Raw data
☆ ☆ ☆ ☆ ☆

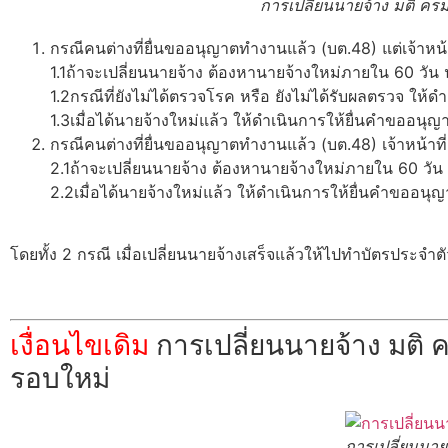
การเปลี่ยนนายจ้าง มติ คร
กรณีคนต่างที่ยื่นขออนุญาตทำงานแล้ว (บต.48) แต่เจ้าหน้าท
1.1ถ้าจะเปลี่ยนนายจ้าง ต้องหานายจ้างใหม่ภายใน 60 วัน 
1.2กรณีที่ยังไม่ได้ตรวจโรค หรือ ยังไม่ได้รับผลตรวจ ให
1.3เมื่อได้นายจ้างใหม่แล้ว ให้ดำเนินการให้ยื่นคำขออนุ
กรณีคนต่างที่ยื่นขออนุญาตทำงานแล้ว (บต.48) เจ้าหน้าที่
2.1ถ้าจะเปลี่ยนนายจ้าง ต้องหานายจ้างใหม่ภายใน 60 วัน
2.2เมื่อได้นายจ้างใหม่แล้ว ให้ดำเนินการให้ยื่นคำขออน
โดยทั้ง 2 กรณี เมื่อเปลี่ยนนายจ้างเสร็จแล้วให้ไปทำบัตรประจำ
เงื่อนไขเดิม
การเปลี่ยนนายจ้าง มติ 
รอบใหม่
การเปลี่ยนนาย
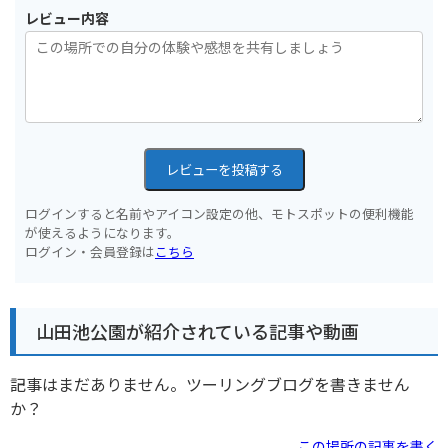
レビュー内容
レビューを投稿する
ログインすると名前やアイコン設定の他、モトスポットの便利機能
が使えるようになります。
ログイン・会員登録は
こちら
山田池公園が紹介されている記事や動画
記事はまだありません。ツーリングブログを書きません
か？
この場所の記事を書く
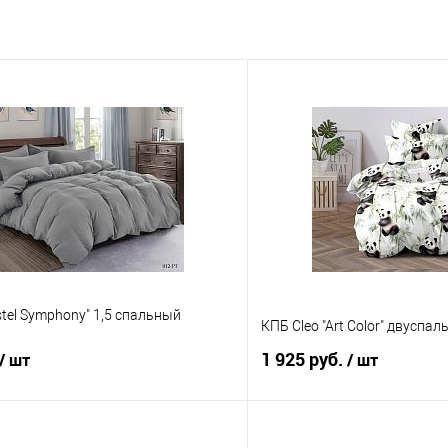
stel Symphony" 1,5 спальный
КПБ Cleo "Art Color" двуспа
1 925 руб.
/ шт
/ шт
В корзину
В корз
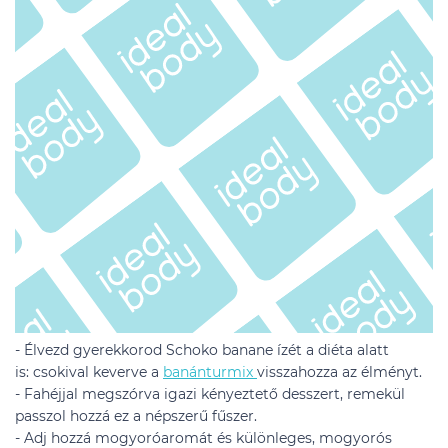
- Élvezd gyerekkorod Schoko banane ízét a diéta alatt
is: csokival keverve a
banánturmix
visszahozza az élményt.
- Fahéjjal megszórva igazi kényeztető desszert, remekül
passzol hozzá ez a népszerű fűszer.
- Adj hozzá mogyoróaromát és különleges, mogyorós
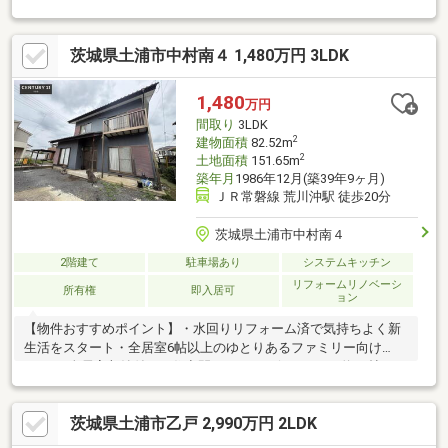
川沖駅まで車で約5分、通勤・通学にも便利 ・コンビニまで徒歩8
分でちょっとした買い物も楽々 ・生活動線がシンプルで暮らしや
茨城県土浦市中村南４ 1,480万円 3LDK
すい平屋住宅 ・開放感と採光に優れた角地 ・周辺に商業施設が充
実した利便性の高い住環境
1,480
万円
間取り
3LDK
2
建物面積
82.52m
2
土地面積
151.65m
築年月
1986年12月(築39年9ヶ月)
ＪＲ常磐線 荒川沖駅 徒歩20分
茨城県土浦市中村南４
2階建て
駐車場あり
システムキッチン
リフォームリノベーシ
所有権
即入居可
ョン
【物件おすすめポイント】・水回りリフォーム済で気持ちよく新
生活をスタート・全居室6帖以上のゆとりあるファミリー向け
3LDK・全居室収納付きで住空間をすっきり保てます・約16帖の
LDKで家族団らんの時間を満喫・1階和室は客間やお子様の遊び場
として活躍・小学校が近く、お子様の通学も安心の立地・スーパ
茨城県土浦市乙戸 2,990万円 2LDK
ー・コンビニ徒歩圏内で毎日のお買い物も便利・子育て世帯に嬉
しい生活利便性の高い住環境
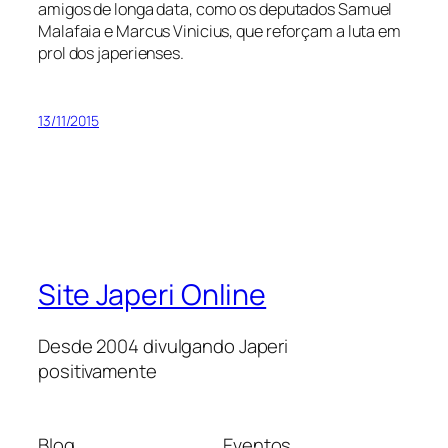
amigos de longa data, como os deputados Samuel
Malafaia e Marcus Vinicius, que reforçam a luta em
prol dos japerienses.
13/11/2015
Site Japeri Online
Desde 2004 divulgando Japeri
positivamente
Blog
Eventos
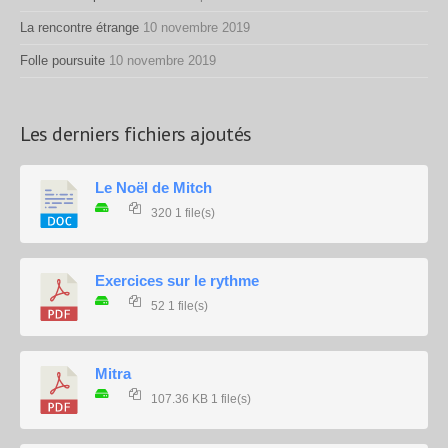
La rencontre étrange
10 novembre 2019
Folle poursuite
10 novembre 2019
Les derniers fichiers ajoutés
Le Noël de Mitch
320
1 file(s)
Exercices sur le rythme
52
1 file(s)
Mitra
107.36 KB
1 file(s)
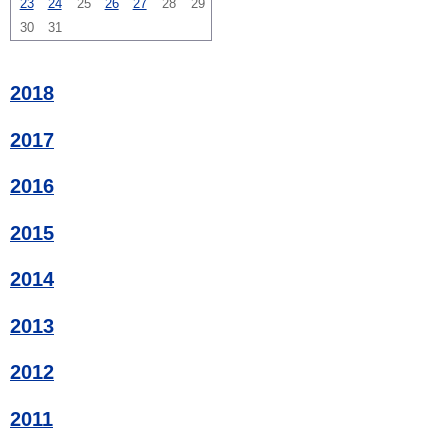
23
24
25
26
27
28
29
30
31
2018
2017
2016
2015
2014
2013
2012
2011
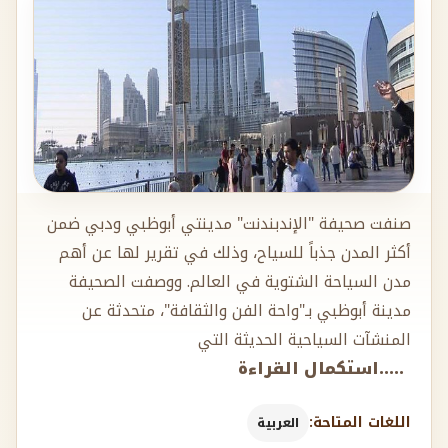
صنفت صحيفة "الإندبندنت" مدينتي أبوظبي ودبي ضمن
أكثر المدن جذباً للسياح، وذلك في تقرير لها عن أهم
مدن السياحة الشتوية في العالم. ووصفت الصحيفة
مدينة أبوظبي بـ"واحة الفن والثقافة"، متحدثة عن
المنشآت السياحية الحديثة التي
.....استكمال القراءة
اللغات المتاحة:
العربية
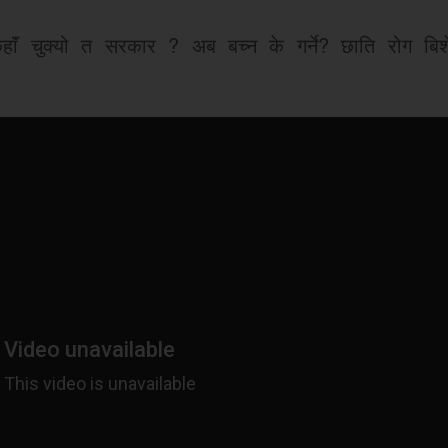
ाॅं चुक्यो त सरकार ? अब बच्न के गर्ने? छाति रोग बिशे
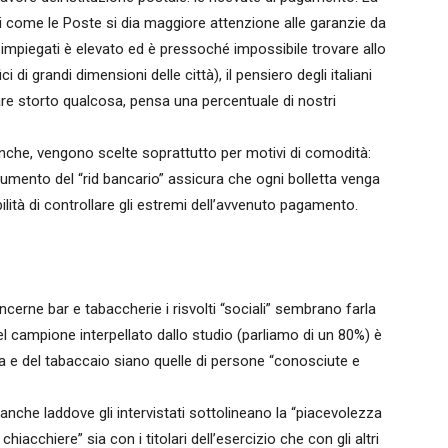
oghi come le Poste si dia maggiore attenzione alle garanzie da
gli impiegati è elevato ed è pressoché impossibile trovare allo
i di grandi dimensioni delle città), il pensiero degli italiani
re storto qualcosa, pensa una percentuale di nostri
banche, vengono scelte soprattutto per motivi di comodità:
rumento del “rid bancario” assicura che ogni bolletta venga
ilità di controllare gli estremi dell’avvenuto pagamento.
rne bar e tabaccherie i risvolti “sociali” sembrano farla
el campione interpellato dallo studio (parliamo di un 80%) è
a e del tabaccaio siano quelle di persone “conosciute e
anche laddove gli intervistati sottolineano la “piacevolezza
hiacchiere” sia con i titolari dell’esercizio che con gli altri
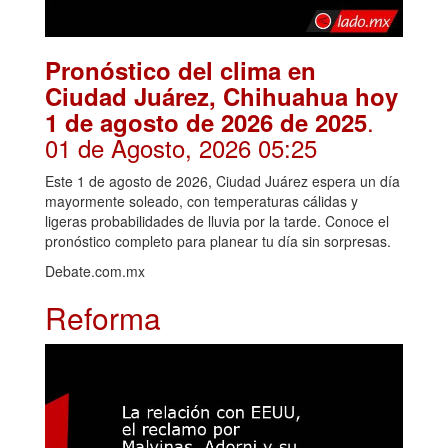
Pronóstico del clima en
Ciudad Juárez, Chihuahua hoy
.
1 de agosto de 2026 de 2025
01 de Agosto, 2026 05:25
Este 1 de agosto de 2026, Ciudad Juárez espera un día
mayormente soleado, con temperaturas cálidas y
ligeras probabilidades de lluvia por la tarde. Conoce el
pronóstico completo para planear tu día sin sorpresas.
Debate.com.mx
Reforma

☆ ☆ ☆ ☆ ☆

What you should do
The whole listing should be reproduced exactly. Images don't go in.

Task output
การเปลี่ยนนายจ้าง มติ คร
กรณีคนต่างที่ยื่นขออนุญาตทำงานแล้ว (บต.48) แต่เจ้าหน้าท
1.1ถ้าจะเปลี่ยนนายจ้าง ต้องหานายจ้างใหม่ภายใน 60 วัน 
1.2กรณีที่ยังไม่ได้ตรวจโรค หรือ ยังไม่ได้รับผลตรวจ ให
1.3เมื่อได้นายจ้างใหม่แล้ว ให้ดำเนินการให้ยื่นคำขออนุ
กรณีคนต่างที่ยื่นขออนุญาตทำงานแล้ว (บต.48) เจ้าหน้าที่
2.1ถ้าจะเปลี่ยนนายจ้าง ต้องหานายจ้างใหม่ภายใน 60 วัน
2.2เมื่อได้นายจ้างใหม่แล้ว ให้ดำเนินการให้ยื่นคำขออน
โดยทั้ง 2 กรณี เมื่อเปลี่ยนนายจ้างเสร็จแล้วให้ไปทำบัตรประจำ
เงื่อนไขเดิม
การเปลี่ยนนายจ้าง มติ 
รอบใหม่
การเปลี่ยนนาย
レビュー内容
レビューを投稿する
ログインすると名前やアイコン設定の他、モトスポットの便利機能
が使えるようになります。
ログイン・会員登録は
こちら
山田池公園が紹介されている記事や動画
記事はまだありません。ツーリングブログを書きません
か？
この場所の記事を書く
stel Symphony" 1,5 спальный
КПБ Cleo "Art Color" двуспа
1 925 руб.
/ шт
/ шт
В корзину
В корз
- Élvezd gyerekkorod Schoko banane ízét a diéta alatt
is: csokival keverve a
banánturmix
visszahozza az élményt.
- Fahéjjal megszórva igazi kényeztető desszert, remekül
passzol hozzá ez a népszerű fűszer.
- Adj hozzá mogyoróaromát és különleges, mogyorós
川沖駅まで車で約5分、通勤・通学にも便利 ・コンビニまで徒歩8
分でちょっとした買い物も楽々 ・生活動線がシンプルで暮らしや
茨城県土浦市中村南４ 1,480万円 3LDK
すい平屋住宅 ・開放感と採光に優れた角地 ・周辺に商業施設が充
実した利便性の高い住環境
1,480
万円
間取り
3LDK
2
建物面積
82.52m
2
土地面積
151.65m
築年月
1986年12月(築39年9ヶ月)
ＪＲ常磐線 荒川沖駅 徒歩20分
茨城県土浦市中村南４
2階建て
駐車場あり
システムキッチン
リフォームリノベーシ
所有権
即入居可
ョン
【物件おすすめポイント】・水回りリフォーム済で気持ちよく新
生活をスタート・全居室6帖以上のゆとりあるファミリー向け
3LDK・全居室収納付きで住空間をすっきり保てます・約16帖の
LDKで家族団らんの時間を満喫・1階和室は客間やお子様の遊び場
として活躍・小学校が近く、お子様の通学も安心の立地・スーパ
茨城県土浦市乙戸 2,990万円 2LDK
ー・コンビニ徒歩圏内で毎日のお買い物も便利・子育て世帯に嬉
しい生活利便性の高い住環境
amigos de longa data, como os deputados Samuel
Malafaia e Marcus Vinicius, que reforçam a luta em
prol dos japerienses.
13/11/2015
Site Japeri Online
Desde 2004 divulgando Japeri
positivamente
Blog
Eventos
La rencontre étrange
10 novembre 2019
Folle poursuite
10 novembre 2019
Les derniers fichiers ajoutés
Le Noël de Mitch
320
1 file(s)
Exercices sur le rythme
52
1 file(s)
Mitra
107.36 KB
1 file(s)
23
24
25
26
27
28
29
30
31
2018
2017
2016
2015
2014
2013
2012
2011
صنفت صحيفة "الإندبندنت" مدينتي أبوظبي ودبي ضمن
أكثر المدن جذباً للسياح، وذلك في تقرير لها عن أهم
مدن السياحة الشتوية في العالم. ووصفت الصحيفة
مدينة أبوظبي بـ"واحة الفن والثقافة"، متحدثة عن
المنشآت السياحية الحديثة التي
.....استكمال القراءة
اللغات المتاحة:
العربية
ाॅं चुक्यो त सरकार ? अब बच्न के गर्ने? छाति रोग बिशे
oghi come le Poste si dia maggiore attenzione alle garanzie da
gli impiegati è elevato ed è pressoché impossibile trovare allo
i di grandi dimensioni delle città), il pensiero degli italiani
re storto qualcosa, pensa una percentuale di nostri
banche, vengono scelte soprattutto per motivi di comodità:
rumento del “rid bancario” assicura che ogni bolletta venga
ilità di controllare gli estremi dell’avvenuto pagamento.
rne bar e tabaccherie i risvolti “sociali” sembrano farla
el campione interpellato dallo studio (parliamo di un 80%) è
a e del tabaccaio siano quelle di persone “conosciute e
anche laddove gli intervistati sottolineano la “piacevolezza
hiacchiere” sia con i titolari dell’esercizio che con gli altri
Pronóstico del clima en
Ciudad Juárez, Chihuahua hoy
.
1 de agosto de 2026 de 2025
01 de Agosto, 2026 05:25
Este 1 de agosto de 2026, Ciudad Juárez espera un día
mayormente soleado, con temperaturas cálidas y
ligeras probabilidades de lluvia por la tarde. Conoce el
pronóstico completo para planear tu día sin sorpresas.
Debate.com.mx
Reforma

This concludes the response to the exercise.